Saltwater Demands a Psalm: Poems by Kweku Abimbola

Author:  Kweku Abimbola

The cover to Saltwater Demands a Psalm: Poems by Kweku AbimbolaMinneapolis. Graywolf Press. 2023. 96 pages. 

Saltwater Demands a Psalm is the song at a child’s naming ceremony, the elegy at their death, and the soundtrack that marks important parts of their life, like when they receive the silver aviation wings. It is the gbese that rolls off a dancer’s hips and the lines that represent the journey so far, the braided hair at a Brooklyn hair store. Everything is a psalm, and saltwater demands psalms to keep its people anchored. The book’s archaeological nature allows it to resurface and remix Ghanaian cosmology and contemporary culture for the modern reader. 

Kweku Abimbola’s debut poetry collection is a robust collage of forty poems that pays homage to symbolic parts of the Black experience. The book is divided in multiple sections stitched together by Andikra symbols that show intertextual modes of expression. As is the case with any important cultural artifact, the scope of the book cannot be fully covered in one review. The poem uses intertextuality, motifs, rhythms of Black life, and pictographs with proverbial meaning—Adinkra—to create a cultural artifact that preserves the stories of Akan names because they are poetic units of culture that hold heritage and culture. 

The book is divided into five sections separated by Adinkra symbols. Each section is preoccupied with a unit of Black life. The poet values all diverse forms of expression such as music, hair, dance, and drawing, and language is at the center of each mode of expression. There is no expression without language, and as custodians of language, poets are modern griots.

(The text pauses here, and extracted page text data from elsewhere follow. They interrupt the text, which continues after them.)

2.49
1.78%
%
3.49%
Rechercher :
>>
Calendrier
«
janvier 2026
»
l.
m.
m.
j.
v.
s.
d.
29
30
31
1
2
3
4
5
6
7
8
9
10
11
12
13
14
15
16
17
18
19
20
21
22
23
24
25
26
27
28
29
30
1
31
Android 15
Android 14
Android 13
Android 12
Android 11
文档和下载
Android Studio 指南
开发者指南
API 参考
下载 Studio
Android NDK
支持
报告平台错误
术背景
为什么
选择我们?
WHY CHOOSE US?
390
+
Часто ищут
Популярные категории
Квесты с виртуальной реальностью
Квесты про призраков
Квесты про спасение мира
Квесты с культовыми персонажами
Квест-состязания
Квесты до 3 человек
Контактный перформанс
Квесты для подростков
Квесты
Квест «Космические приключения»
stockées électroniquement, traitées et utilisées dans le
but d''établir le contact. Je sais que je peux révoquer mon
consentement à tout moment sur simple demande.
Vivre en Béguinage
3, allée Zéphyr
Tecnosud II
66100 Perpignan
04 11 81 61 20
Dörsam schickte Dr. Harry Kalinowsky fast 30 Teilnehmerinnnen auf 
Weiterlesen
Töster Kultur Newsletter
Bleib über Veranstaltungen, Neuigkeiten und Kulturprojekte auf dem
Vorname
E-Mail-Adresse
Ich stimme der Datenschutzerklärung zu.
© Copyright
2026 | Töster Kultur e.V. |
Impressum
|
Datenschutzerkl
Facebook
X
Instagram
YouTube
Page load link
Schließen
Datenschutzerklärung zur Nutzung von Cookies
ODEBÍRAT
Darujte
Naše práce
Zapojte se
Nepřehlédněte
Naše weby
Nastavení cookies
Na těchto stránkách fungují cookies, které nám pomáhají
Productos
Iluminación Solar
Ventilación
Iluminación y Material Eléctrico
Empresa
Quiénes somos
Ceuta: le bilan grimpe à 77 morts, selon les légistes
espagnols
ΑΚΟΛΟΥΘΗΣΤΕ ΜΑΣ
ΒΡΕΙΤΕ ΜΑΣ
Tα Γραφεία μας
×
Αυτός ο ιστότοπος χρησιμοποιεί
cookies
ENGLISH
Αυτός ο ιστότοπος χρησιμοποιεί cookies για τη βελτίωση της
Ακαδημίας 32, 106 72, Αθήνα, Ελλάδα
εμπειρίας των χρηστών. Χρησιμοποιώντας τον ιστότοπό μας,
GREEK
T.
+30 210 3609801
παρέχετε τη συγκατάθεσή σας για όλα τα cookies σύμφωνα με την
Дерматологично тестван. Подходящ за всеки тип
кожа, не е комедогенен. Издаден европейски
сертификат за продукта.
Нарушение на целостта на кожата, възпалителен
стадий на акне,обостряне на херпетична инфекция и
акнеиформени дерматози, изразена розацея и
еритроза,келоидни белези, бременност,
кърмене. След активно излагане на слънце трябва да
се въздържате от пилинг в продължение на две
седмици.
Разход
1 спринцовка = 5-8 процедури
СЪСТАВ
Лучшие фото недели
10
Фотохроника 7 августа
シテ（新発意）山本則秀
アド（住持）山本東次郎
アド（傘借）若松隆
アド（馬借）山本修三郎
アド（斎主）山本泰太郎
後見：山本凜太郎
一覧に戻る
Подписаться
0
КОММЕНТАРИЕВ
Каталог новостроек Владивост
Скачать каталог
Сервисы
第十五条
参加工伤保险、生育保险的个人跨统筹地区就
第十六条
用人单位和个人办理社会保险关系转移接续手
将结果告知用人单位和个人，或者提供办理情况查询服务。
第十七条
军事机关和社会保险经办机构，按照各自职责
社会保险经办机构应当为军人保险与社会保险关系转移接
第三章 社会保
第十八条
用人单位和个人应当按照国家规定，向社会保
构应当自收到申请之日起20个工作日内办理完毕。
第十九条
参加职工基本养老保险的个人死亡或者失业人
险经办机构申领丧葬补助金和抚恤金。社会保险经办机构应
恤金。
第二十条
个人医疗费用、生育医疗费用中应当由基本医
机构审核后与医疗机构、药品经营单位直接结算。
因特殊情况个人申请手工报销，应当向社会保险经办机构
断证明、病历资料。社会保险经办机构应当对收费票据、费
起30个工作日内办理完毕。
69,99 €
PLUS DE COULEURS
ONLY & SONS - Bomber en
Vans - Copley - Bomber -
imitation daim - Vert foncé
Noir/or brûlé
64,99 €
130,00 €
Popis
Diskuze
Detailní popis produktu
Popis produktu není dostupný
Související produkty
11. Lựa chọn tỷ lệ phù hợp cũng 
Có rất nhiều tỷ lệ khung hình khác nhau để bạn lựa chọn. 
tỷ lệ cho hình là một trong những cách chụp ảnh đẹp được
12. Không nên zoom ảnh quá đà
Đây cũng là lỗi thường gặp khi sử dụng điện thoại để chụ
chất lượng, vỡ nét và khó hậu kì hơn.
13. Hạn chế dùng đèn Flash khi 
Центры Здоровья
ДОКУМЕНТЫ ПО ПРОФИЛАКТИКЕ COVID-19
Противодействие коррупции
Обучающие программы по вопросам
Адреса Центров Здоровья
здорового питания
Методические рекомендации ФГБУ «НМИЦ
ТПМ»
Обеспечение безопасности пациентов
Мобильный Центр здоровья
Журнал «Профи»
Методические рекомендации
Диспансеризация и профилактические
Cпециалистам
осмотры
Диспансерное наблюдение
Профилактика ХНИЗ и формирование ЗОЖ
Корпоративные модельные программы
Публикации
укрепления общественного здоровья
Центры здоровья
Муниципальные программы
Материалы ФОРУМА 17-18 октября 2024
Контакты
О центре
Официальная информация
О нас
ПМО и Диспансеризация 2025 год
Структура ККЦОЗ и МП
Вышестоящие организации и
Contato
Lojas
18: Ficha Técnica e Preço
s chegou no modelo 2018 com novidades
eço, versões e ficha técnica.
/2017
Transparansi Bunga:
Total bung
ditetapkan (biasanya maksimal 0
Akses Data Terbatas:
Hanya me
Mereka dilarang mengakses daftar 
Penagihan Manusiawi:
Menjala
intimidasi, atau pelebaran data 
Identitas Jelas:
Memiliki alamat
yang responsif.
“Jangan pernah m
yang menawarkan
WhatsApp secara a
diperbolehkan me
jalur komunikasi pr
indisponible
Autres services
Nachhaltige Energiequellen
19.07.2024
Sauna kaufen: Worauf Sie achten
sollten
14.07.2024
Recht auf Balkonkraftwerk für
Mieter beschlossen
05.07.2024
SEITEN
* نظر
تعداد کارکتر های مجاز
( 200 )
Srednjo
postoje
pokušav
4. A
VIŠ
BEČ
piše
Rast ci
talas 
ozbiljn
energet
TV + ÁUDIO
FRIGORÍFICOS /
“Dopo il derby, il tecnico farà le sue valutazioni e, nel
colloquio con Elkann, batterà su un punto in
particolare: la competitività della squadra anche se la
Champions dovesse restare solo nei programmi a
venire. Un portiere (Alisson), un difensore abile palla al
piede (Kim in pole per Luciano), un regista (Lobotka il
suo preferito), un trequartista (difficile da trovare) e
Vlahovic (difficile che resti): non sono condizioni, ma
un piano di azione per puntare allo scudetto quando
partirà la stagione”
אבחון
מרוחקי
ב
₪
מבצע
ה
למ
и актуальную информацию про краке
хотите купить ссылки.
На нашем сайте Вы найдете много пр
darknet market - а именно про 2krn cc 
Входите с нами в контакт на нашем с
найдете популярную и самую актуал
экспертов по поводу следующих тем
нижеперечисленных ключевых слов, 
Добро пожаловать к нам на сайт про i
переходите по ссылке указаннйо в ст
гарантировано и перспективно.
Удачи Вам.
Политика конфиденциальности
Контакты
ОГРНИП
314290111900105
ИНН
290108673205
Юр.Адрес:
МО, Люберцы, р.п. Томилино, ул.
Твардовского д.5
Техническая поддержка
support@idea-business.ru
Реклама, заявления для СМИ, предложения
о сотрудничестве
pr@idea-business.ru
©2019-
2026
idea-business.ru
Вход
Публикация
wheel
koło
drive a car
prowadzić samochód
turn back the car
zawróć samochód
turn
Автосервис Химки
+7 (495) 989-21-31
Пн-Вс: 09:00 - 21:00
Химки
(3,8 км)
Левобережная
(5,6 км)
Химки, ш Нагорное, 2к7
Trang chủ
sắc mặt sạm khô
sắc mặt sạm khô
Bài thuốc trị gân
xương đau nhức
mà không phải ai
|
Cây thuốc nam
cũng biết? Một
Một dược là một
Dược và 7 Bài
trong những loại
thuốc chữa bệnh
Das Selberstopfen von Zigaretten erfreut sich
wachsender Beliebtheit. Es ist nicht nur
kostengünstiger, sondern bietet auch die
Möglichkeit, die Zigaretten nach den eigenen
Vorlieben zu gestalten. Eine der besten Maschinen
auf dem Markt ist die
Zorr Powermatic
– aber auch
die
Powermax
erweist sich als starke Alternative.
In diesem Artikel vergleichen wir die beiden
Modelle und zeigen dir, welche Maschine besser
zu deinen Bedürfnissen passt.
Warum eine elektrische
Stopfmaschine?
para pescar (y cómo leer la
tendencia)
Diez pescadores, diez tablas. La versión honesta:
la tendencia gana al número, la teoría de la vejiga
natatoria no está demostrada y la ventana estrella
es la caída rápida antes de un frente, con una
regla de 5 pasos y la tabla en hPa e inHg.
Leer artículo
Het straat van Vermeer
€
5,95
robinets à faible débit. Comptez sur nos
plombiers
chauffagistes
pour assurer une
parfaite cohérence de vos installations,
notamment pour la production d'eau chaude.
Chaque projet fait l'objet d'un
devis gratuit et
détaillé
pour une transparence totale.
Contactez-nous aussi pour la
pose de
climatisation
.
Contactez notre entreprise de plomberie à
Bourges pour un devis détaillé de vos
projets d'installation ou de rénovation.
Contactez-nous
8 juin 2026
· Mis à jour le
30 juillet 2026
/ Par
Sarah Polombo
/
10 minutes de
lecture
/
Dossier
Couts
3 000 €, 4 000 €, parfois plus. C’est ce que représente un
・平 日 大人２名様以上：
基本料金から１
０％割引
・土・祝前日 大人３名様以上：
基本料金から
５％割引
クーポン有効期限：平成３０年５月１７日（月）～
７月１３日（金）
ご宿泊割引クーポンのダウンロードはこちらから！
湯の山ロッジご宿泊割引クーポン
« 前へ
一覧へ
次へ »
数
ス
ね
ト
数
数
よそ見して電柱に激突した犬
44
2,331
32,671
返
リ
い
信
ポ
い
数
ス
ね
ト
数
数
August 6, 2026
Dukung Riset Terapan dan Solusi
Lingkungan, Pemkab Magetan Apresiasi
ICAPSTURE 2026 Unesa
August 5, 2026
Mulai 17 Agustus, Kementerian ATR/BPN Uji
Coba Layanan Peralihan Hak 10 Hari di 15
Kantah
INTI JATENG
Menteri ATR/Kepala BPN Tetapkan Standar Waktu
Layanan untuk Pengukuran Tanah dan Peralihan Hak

At the height of the Black Lives Matter protests, the chant “Say Their Names” was echoed across the country to humanize the bodies and dreams wasted by gun violence. As a poet and custodian of language, the author writes psalms for the hundreds of bodies murdered across the Atlantic Ocean to guide them on their ancestral journeys across the seas. One of such people is Trayvon Benjamin Martin, renamed Trayvon Benjamin Akwasi Martin according to the Akan system of naming: “I name him Akwasi / whom you call Trayvon.” The poem “Kwasiada” explores what life would have looked like if Trayvon received his degree in aviation from FMU instead of the posthumous one he received. Trayvon’s original and Akan names along with many other victims of gun violence are inscribed in the outline of a Sankofa bird at the end of the poem. The bird represents a need to reflect on the past and build a better future. The image of the Sankofa bird is repeated several times throughout the book to “Say the Names” of other Black bodies lost to gun violence.

Trayvon Benjamin Martin, Sandra Annette Bland, Tarika Kaye Wilson, Charleena Chavon Lyles, Tamir Elijah Rice, Micheal Brown Jr, Freddie Carlos “Pepper” Gray, Emantic Fitzgerald Bradford Jr becomes Trayvon Benjamin Akwasi Martin, Sandra Annette Ama Bland, Tarika Kaye Afua Wilson, Charleena Chavon Yaa Lyles, Tamir Elijah Kwabena Rice, Micheal Kojo Brown Jr, Freddie Carlos Kweku “Pepper” Gray, Emantic Kweku Fitzgerald Bradford Jr respectively. 

The second poem in the book, “History of My Day,” is a recurring motif. It appears multiple times set in a different place and time. The poem explores how the author’s naming ceremony on the eighth day of the week, according to Ghana’s Akan tradition, marks their true birth. Subsequent poems show the evolution of the name and its impact on life. Names are used to tell the story of a body. The author calls it “Bodyglyphics”: “How many letters / can the body shape?” Language is used to draw the contours of the body, and names are little poems resting on each of us. The readers engage with the intellectual and philosophical nature of the text through visceral language that transports them to each time and place where the events are happening. The audience participates in the ceremony of naming and leaves with a deeper affection for the ways names preserve our stories.

Dance and music are psalms that communicate Black joy. They are the circles at the cookout where a beat is transformed when it enters a Black body. Words roll off the contours of Black bodies as sound becomes movement and breathes new life into a song. Black joy is preserved in the community as people congregate to remind the body of its fluidity and powers of communication. Every dance, facial expression, and contour of the body is a psalm that communicates more than words ever could. A psalm is prayer and praise; it is solemn and rejoicing; and, most importantly, it is communication. Saltwater demands a psalm unless the fishermen are lost at sea.